À Aubervilliers, près d'un habitant sur deux vit sous le seuil de pauvreté. Implantés dans un quartier très urbanisé populaire, où les tours d'immeuble sont par dizaines, les jardins ouvriers apportent une dose de nature et de fraîcheur lorsque la température bat des records en été, mais permet aussi à certaines familles de se fournir en fruits et légumes à moindre coût.
Michel a 64 ans et sans activité. Il a toujours vécu à Aubervilliers. Il vient tous les jours entretenir sa parcelle où poussent toutes sortes de fruits et légumes. Il en a d'ailleurs cédé une partie à un des jardiniers qui verra sa parcelle détruite. "Il y a plus de 150 arbres fruitiers ici. Si on détruit cela, ce sera finit. Et puis ce ne sont pas les jardiniers qui vont aller dans cette future piscine. Ils préfèrent s'occuper de la terre". Michel connaît tout de la flore et la faune qui habitent les lieux : "Parfois il y a des perruches vertes qui viennent. On a des hérissons et même des renards le soir."

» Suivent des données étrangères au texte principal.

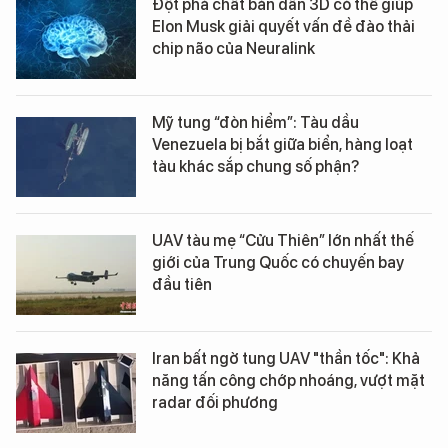
Đột phá chất bán dẫn 3D có thể giúp
Elon Musk giải quyết vấn đề đào thải
chip não của Neuralink
Mỹ tung “đòn hiểm”: Tàu dầu
Venezuela bị bắt giữa biển, hàng loạt
tàu khác sắp chung số phận?
UAV tàu mẹ “Cửu Thiên” lớn nhất thế
giới của Trung Quốc có chuyến bay
đầu tiên
Iran bất ngờ tung UAV "thần tốc": Khả
năng tấn công chớp nhoáng, vượt mặt
radar đối phương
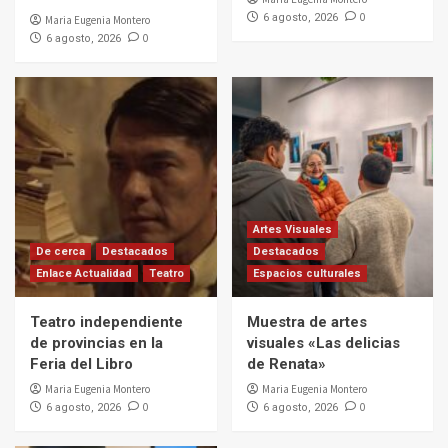
0
6 agosto, 2026
Maria Eugenia Montero
0
6 agosto, 2026
Artes Visuales
De cerca
Destacados
Destacados
Enlace Actualidad
Teatro
Espacios culturales
Teatro independiente
Muestra de artes
de provincias en la
visuales «Las delicias
Feria del Libro
de Renata»
Maria Eugenia Montero
Maria Eugenia Montero
0
0
6 agosto, 2026
6 agosto, 2026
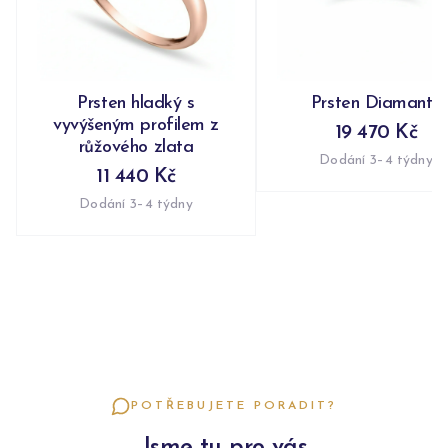
Prsten hladký s
Prsten Diamanty
vyvýšeným profilem z
19 470 Kč
růžového zlata
Dodání 3–4 týdny
11 440 Kč
Dodání 3–4 týdny
POTŘEBUJETE PORADIT?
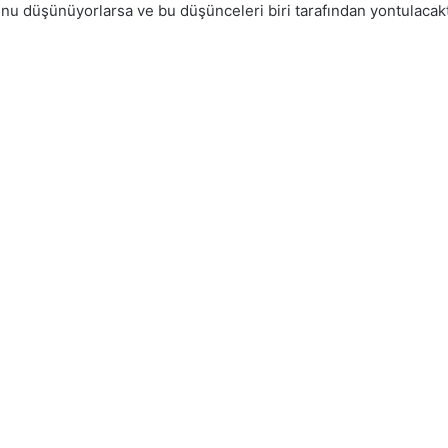
nu düşünüyorlarsa ve bu düşünceleri biri tarafından yontulacak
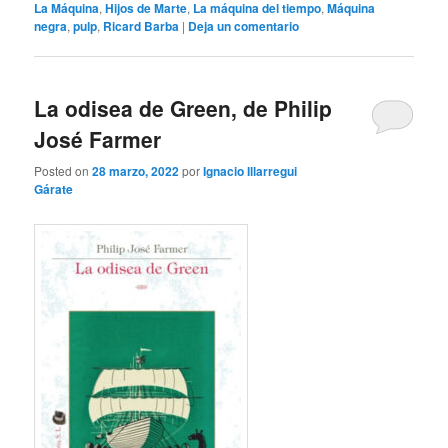
La Máquina
,
Hijos de Marte
,
La máquina del tiempo
,
Máquina
negra
,
pulp
,
Ricard Barba
|
Deja un comentario
La odisea de Green, de Philip
José Farmer
Posted on
28 marzo, 2022
por
Ignacio Illarregui
Gárate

La construction d'un gare de la future ligne 15 du Grand Paris Express, le futur réseau de transport public de la région parisienne , et d'un éco-quartier de centaines de logements et de bureaux, pourraient amputer jusqu'à 10 000m² de parcelles au total. Pour Elise, tous ces projets mettent en péril l'avenir du lieu :" Si on s'arrête pas tout de suite, dans 10 ans, il n'y aura sans doute plus de jardin du tout."